So there is a clear movement underway to challenge Donald Trump via a third party vehicle, a movement featuring a group of #NeverTrump figures including radio host Erick Erickson, lobbyist Bill Wichterman, and businessman Bob Fischer. They are agitating for a third party candidate who could potentially appeal to the host of Americans who seem to be with them in opposing Trump to the last, even as a nominee – exit polls from Tuesday suggested plenty of appetite for a third-party alternative to Donald Trump, with 37 percent of the Republican electorate in Ohio or Florida saying they would consider a third party given a Trump-Hillary nomination pair.
That’s a far more significant number than we’ve seen under prior candidacies, and it’s certainly possible that a portion of that will actually bolt. If just a third of the Republican primary voters who say they would vote third party over Trump end up sticking to their word, that’s 12 or 13 percent – enough to swing the election to Hillary Clinton absent a major uptick in Independent voters to offset the loss.
Of course, as Independent candidacies go, the Libertarian Party is a far more appealing vehicle than mounting a bid unattached to any party, as Philip Bump notes.

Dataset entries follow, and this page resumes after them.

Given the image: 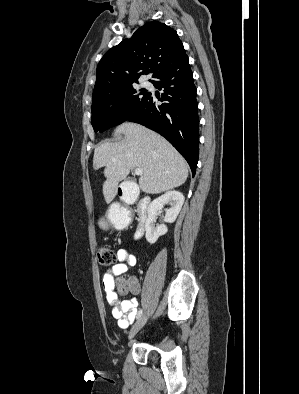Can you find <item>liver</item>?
Masks as SVG:
<instances>
[{
    "label": "liver",
    "mask_w": 299,
    "mask_h": 394,
    "mask_svg": "<svg viewBox=\"0 0 299 394\" xmlns=\"http://www.w3.org/2000/svg\"><path fill=\"white\" fill-rule=\"evenodd\" d=\"M114 133L124 138L101 144L93 157L95 170L105 167L103 195L107 203L114 199L119 182L132 169H142L139 187L148 194H159L185 183L187 162L165 138L135 123H123Z\"/></svg>",
    "instance_id": "6515ba94"
}]
</instances>
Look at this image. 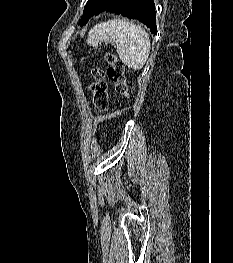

When Michael Bloomberg was still considering a third-party bid, MSNBC’s Benjy Sarlin looked at what it would take to get on the ballot. In Texas, for example, an independent candidate would need tens of thousands of signatures by May 9 in order to get on the ballot. A more likely scenario would be finding a candidate who could run on a party line that’s already likely to qualify for the ballot in enough states to make a difference. Sarlin points out that the Libertarian Party will likely hit that mark – meaning that conservatives could find themselves in the unusual position of encouraging Republicans to avoid the Republican candidate for president and vote for the Libertarian, at least this once. If they find a candidate. And if everything else falls into line.
Here you have to make a real decision about what you want to achieve with a third party candidacy. Is it merely an expression of rage against the dying of the light, an opportunity to throw your vote away on a true believer or someone who can give voice to the case for free markets, free hearts, free foreheads? Or is the intention to actually undo the nominations by both parties by sending the nomination to the House of Representatives? If it’s the former, any potential candidate would do – anyone with enough name ID and charisma to get 5 percent in the polls and make it onto the debate stage.
The likely result of any significantly backed third party candidacy would be to throw the election to Hillary Clinton. In 2012, Barack Obama got 65 million votes, Mitt Romney got 60 million votes, and Gary Johnson – the only other candidate to break a million – got about 1.3 million votes. There is a significant potential, given the strong opposition to both frontrunners, that a third party bid this year could accrue a much larger degree of support – say 3-5 million votes.
The smart thing for both the #NeverTrump folks and for the Libertarian Party – assuming that neither faction would ever come around to supporting Trump as the nominee – would be to nominate someone with regional political appeal and the capacity to win a handful of key states, enough to prevent either Clinton or Trump from achieving an electoral college majority. At that stage, the House votes based on state delegation for any of the top three vote getters – that’s how you got John Quincy Adams.
The Libertarians have their convention at the end of May, and the current likely candidate is Gary Johnson, the former New Mexico governor, climber, and generally nice oddball. But he’s pro-choice and has never shown appeal beyond the normal Libertarian ranks.
If the #NeverTrump people want a protest vote, their best path is a Libertarian takeover, with someone who is Libertarianish on some issues – pot, prostitution, marriage – and yet pro-life and pro-religion enough to win over the votes of the holdouts to the Trump machine: churchgoing evangelicals, avowed social and fiscal conservatives, and those who just find his presence on the national scene to be a vulgar and demeaning one. (It’s no accident that Trump’s worst numbers come in states with heavy Mormon populations.)
Whoever the #NeverTrump folks settle on, they’d be wiser to choose someone with the ability to win a few key states, not just to make a generalized protest vote case against Clintonism and Trumpism. They should be focused on making a difference in the outcome, not just providing a better vehicle for throwing your vote away.